- Opening Delimiter -
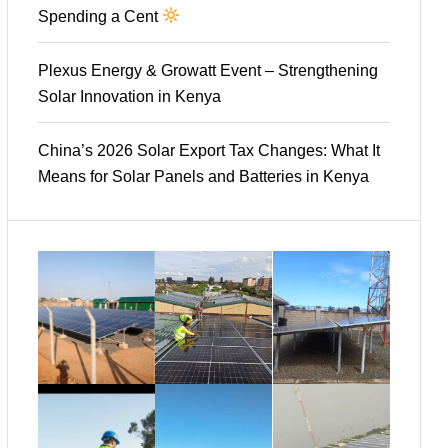
Spending a Cent
Plexus Energy & Growatt Event – Strengthening
Solar Innovation in Kenya
China’s 2026 Solar Export Tax Changes: What It
Means for Solar Panels and Batteries in Kenya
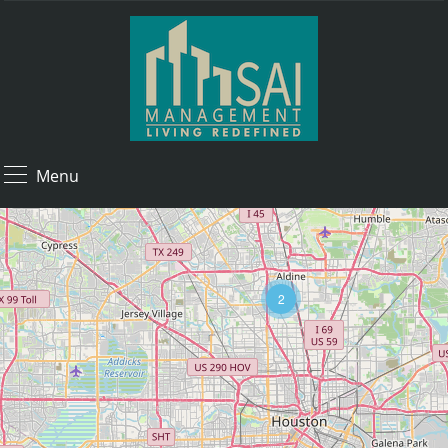
Menu
2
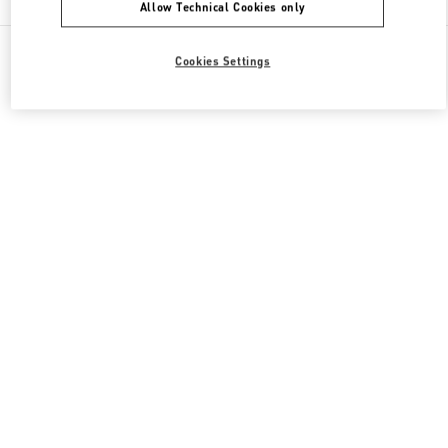
Allow Technical Cookies only
All Boutiques
Italy
Piazza di Spagna 38
Cookies Settings
Valentino REGALI PER LEI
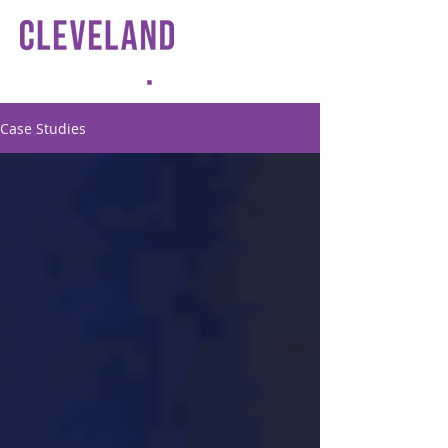
Case Studies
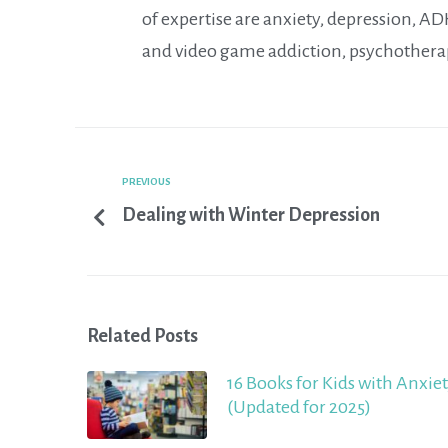
of expertise are anxiety, depression, A
and video game addiction, psychothera
PREVIOUS
Dealing with Winter Depression
Related Posts
16 Books for Kids with Anxie
(Updated for 2025)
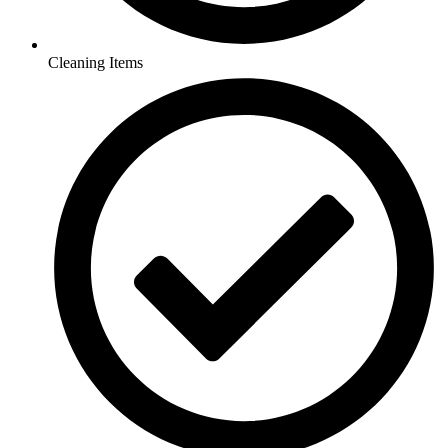
Cleaning Items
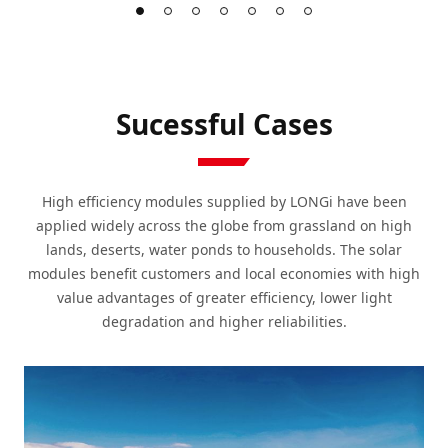
Sucessful Cases
High efficiency modules supplied by LONGi have been
applied widely across the globe from grassland on high
lands, deserts, water ponds to households. The solar
modules benefit customers and local economies with high
value advantages of greater efficiency, lower light
degradation and higher reliabilities.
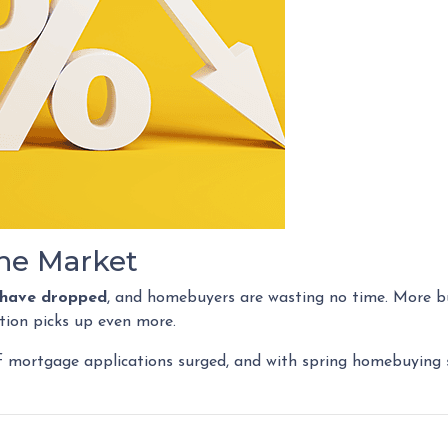
he Market
s have dropped
, and homebuyers are wasting no time. More bu
tion picks up even more.
f mortgage applications surged, and with spring homebuying se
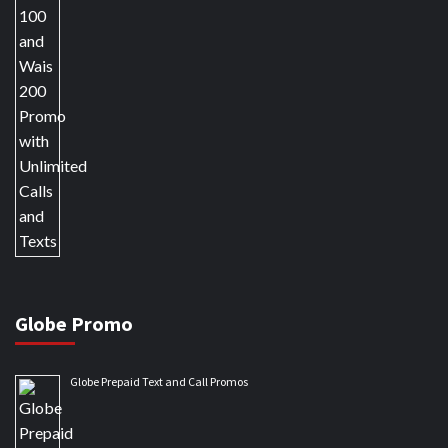
Globe Promo
Globe Prepaid Text and Call Promos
- Closing Delimiter -
What you will do – Look through the material above. Transcribe exactly the lines between the ones with "High efficiency modules" and "f mortgage applications", inclusive, and keep pictures out.

Exercise solution –
High efficiency modules supplied by LONGi have been
applied widely across the globe from grassland on high
lands, deserts, water ponds to households. The solar
modules benefit customers and local economies with high
value advantages of greater efficiency, lower light
degradation and higher reliabilities.
he Market
s have dropped
, and homebuyers are wasting no time. More bu
tion picks up even more.
f mortgage applications surged, and with spring homebuying se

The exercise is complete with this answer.